Task goal
Return each line of the entries that holds the string "might".

Material for the task
========================================

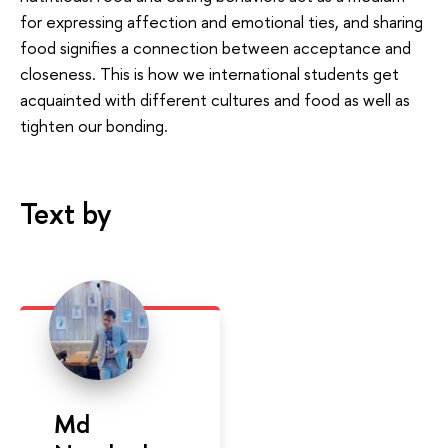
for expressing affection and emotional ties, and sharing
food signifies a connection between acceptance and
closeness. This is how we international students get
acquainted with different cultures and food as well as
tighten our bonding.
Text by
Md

========================================

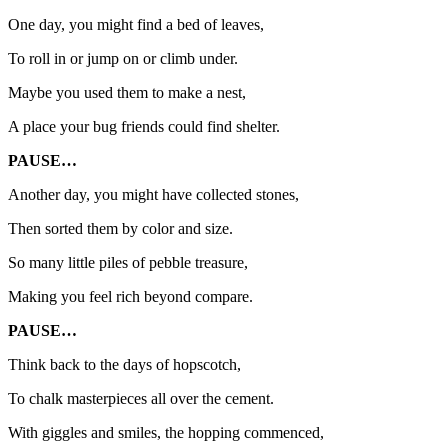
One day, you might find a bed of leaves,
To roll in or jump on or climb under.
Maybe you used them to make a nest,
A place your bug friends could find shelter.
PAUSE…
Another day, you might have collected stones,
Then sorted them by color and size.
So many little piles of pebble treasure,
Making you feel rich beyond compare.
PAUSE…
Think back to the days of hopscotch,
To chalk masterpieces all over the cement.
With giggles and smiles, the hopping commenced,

========================================

Expected answer
One day, you might find a bed of leaves,
Another day, you might have collected stones,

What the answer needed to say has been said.